The film was released by Paramount Pictures in May 1968.

==Plot==
Hagen Arnold is an American spy in the year 2118. The geopolitical climate of Earth has changed significantly over the years with Sino-Asia (China) being the only other superpower and enemy of the United States. Overpopulation is a looming issue. On a covert mission to Sino-Asia, Arnold sends a message to his handlers in the U. S. stating that "The West will be destroyed in fourteen days". Prior to the mission, he had been injected with an anti-torture drug which is triggered by extreme pain. The extreme pain will erase his mind, making it impossible for him to reveal anything to his torturers.

Hagen is safely brought back to the US and placed in cryogenic preservation until the government can devise a way to get the information out of him. With the key to discovering the secret weapon the Sino-Asians were working on locked inside his mind the American scientists resort to using a holographic memory reading device that can see inside his mind while he is asleep. The scientists also create an elaborate historical reenactment of the 1960s (Arnold has a history degree centered on this tumultuous decade) as a means to create a role-playing mechanism that may coax the information from his subconscious to the surface of the unsuspecting Arnold. To keep his suspicions down in the 1960s mock-up, they also create a 1960s personality matrix to implant in his mind. He is led to believe he is a criminal hiding out at a farmhouse and cannot leave lest he be arrested.
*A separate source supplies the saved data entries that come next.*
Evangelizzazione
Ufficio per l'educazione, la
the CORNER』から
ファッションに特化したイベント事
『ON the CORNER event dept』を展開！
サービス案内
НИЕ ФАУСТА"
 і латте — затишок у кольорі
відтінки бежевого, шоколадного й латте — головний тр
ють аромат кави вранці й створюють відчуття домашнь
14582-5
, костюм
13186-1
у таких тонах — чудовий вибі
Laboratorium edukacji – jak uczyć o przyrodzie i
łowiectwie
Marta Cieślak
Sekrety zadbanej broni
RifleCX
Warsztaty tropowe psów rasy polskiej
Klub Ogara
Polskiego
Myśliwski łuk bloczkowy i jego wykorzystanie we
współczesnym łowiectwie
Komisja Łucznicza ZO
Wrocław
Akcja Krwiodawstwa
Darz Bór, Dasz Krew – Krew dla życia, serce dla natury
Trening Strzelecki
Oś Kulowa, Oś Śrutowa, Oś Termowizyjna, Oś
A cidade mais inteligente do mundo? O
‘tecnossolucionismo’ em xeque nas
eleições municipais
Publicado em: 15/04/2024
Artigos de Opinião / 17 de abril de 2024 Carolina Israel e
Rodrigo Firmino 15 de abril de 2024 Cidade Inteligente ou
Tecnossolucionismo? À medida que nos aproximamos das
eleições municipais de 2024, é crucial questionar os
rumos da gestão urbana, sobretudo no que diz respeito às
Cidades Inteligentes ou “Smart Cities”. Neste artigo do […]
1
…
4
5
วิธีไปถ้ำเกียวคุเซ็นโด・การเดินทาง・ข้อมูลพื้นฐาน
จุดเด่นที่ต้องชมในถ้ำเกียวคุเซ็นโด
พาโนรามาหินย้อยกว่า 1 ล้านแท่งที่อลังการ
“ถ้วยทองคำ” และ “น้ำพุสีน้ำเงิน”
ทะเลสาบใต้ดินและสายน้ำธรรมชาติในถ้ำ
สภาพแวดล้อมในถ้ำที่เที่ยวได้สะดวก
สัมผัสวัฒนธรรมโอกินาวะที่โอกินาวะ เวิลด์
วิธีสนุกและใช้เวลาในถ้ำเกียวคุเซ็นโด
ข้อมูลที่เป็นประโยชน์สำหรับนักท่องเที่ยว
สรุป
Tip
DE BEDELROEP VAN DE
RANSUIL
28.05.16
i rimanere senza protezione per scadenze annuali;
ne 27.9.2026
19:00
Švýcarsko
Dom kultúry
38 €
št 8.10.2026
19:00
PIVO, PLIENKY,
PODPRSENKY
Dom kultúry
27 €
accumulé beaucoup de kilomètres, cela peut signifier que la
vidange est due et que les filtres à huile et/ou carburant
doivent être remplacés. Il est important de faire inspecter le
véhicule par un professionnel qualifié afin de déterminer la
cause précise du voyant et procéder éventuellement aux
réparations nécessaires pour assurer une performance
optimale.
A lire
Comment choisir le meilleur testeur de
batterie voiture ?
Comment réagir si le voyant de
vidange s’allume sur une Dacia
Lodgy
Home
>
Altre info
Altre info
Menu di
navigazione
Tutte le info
As the days tick down until the East destroys the West, Hagen comes into contact with a futuristic factory worker named Karen Summers who causes slight anachronistic errors with the 1960s facade. An unseen sniper scares her off, leaving Hagen suspicious but none the wiser about the facade he is experiencing. The government finds and detains Karen but tension mounts as not only has Hagen not divulged the secret they need but another agent, the unseen sniper, a man known as Gregory Gallea, enters the scene in an attempt to coax the memories out of Hagen. His intention is to obtain the prized info so he can double-cross the U. S. government. Gallea has been gone for two years and presumed dead, apparently killed in action while keeping tabs on Sino-Asia. It was he who helped Hagen escape Sino-Asia.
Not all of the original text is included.